Cooper touted his own push for transparency, including a fight he spearheaded 20 years ago to release information about public employees who were severely disciplined or fired.

But state officials still have progress to make in terms of releasing information that belongs to the public, he said. He bemoaned obstacles placed in the way of North Carolinians whose efforts at inspecting public records were stymied.

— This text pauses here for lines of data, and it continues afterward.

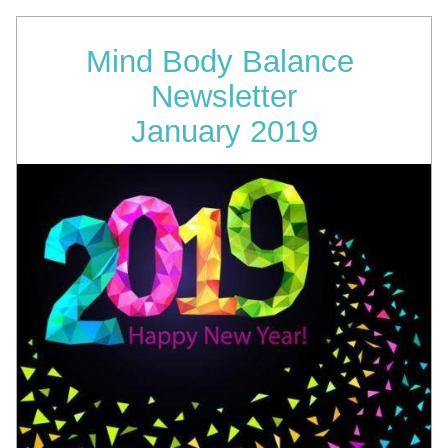
Mind Body Balance 
Newsletter
January 2019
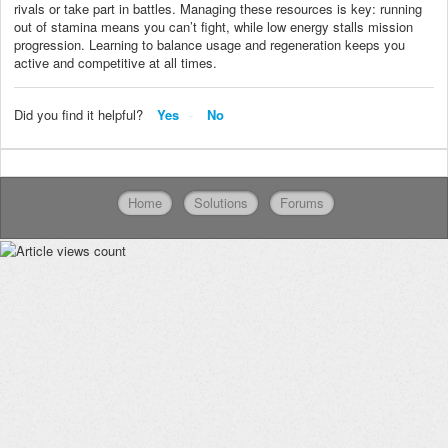
rivals or take part in battles. Managing these resources is key: running
out of stamina means you can’t fight, while low energy stalls mission
progression. Learning to balance usage and regeneration keeps you
active and competitive at all times.
Did you find it helpful?
Yes
No
Home
Solutions
Forums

Some examples, he said, include:

  • A local citizen who was charged $415 for copying records he requested. “That’s not good customer service,” Cooper said. “That’s obstruction.”
  • A local government meeting that was moved to a smaller room with limited public access.
  • Legislators, he said, who have yet to respond to two measures he’s introduced that would form an investigative grand jury to aid in prosecuting public officials accused of corruption and that would make lying to the State Bureau of Investigation a felony as penalizing as lying to an agent with the FBI.

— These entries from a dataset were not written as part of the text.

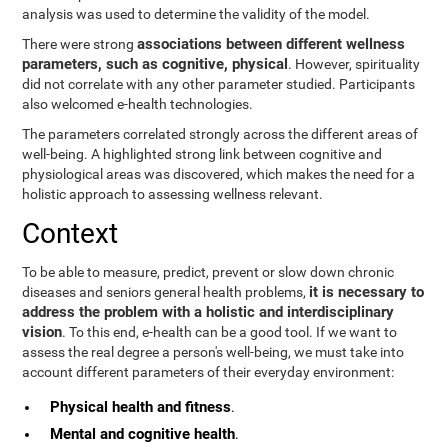
analysis was used to determine the validity of the model.
associations between different wellness
There were strong
parameters, such as cognitive, physical
. However, spirituality
did not correlate with any other parameter studied. Participants
also welcomed e-health technologies.
The parameters correlated strongly across the different areas of
well-being. A highlighted strong link between cognitive and
physiological areas was discovered, which makes the need for a
holistic approach to assessing wellness relevant.
Context
To be able to measure, predict, prevent or slow down chronic
it is necessary to
diseases and seniors general health problems,
address the problem with a holistic and interdisciplinary
vision
. To this end, e-health can be a good tool. If we want to
assess the real degree a person's well-being, we must take into
account different parameters of their everyday environment:
Physical health and fitness
.
Mental and cognitive health
.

“Public officials must be held to high standards,” he said. “Watchdog eyes make for better laws and better decisions by public officials.”

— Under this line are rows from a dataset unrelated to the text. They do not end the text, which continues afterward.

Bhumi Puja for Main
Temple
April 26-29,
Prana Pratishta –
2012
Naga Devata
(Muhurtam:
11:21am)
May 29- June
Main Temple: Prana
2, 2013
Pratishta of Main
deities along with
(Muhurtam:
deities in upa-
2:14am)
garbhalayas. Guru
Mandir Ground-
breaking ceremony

As Cooper spoke on the importance of open government, the N.C. Republican Party filed a request seeking Cooper’s own email records; correspondence with lawmakers; correspondence with former Govs. Bev Perdue and Mike Easley; correspondence with former Lt. Gov. Walter Dalton; and Cooper’s official calendar since 2001, including use of state vehicles and airplanes for official travel.

The email part of the request from the GOP asks Cooper to provide copies of all emails he’s sent during his 14 years in office, including correspondence with governors and legislators.

“Attorney General Roy Cooper can give a speech about defending transparency and wave around his public records manual, but when it comes to his own record of open government, the facts tell a different story,” party Executive Director Todd Poole said in a news release. “The truth is that Roy Cooper only defends the state’s open records law when it’s convenient for himself or his political allies.”

Cooper told reporters Monday that he hadn’t yet seen the request but plans to comply with records laws. “We provide public records to those who ask for them,” he said.

Cooper also weighed in on the hotly-debated CIAA surcharge tacked onto customer bills at the Ritz-Carlton hotel in uptown Charlotte during the Central Intercollegiate Athletic Association basketball tournament last month. His office on Monday was expected to tally the number of complaints it had received in the last week.

“It’s clear the surcharge was a bad idea,” he said.

Steve Riley of the (Raleigh) News & Observer contributed.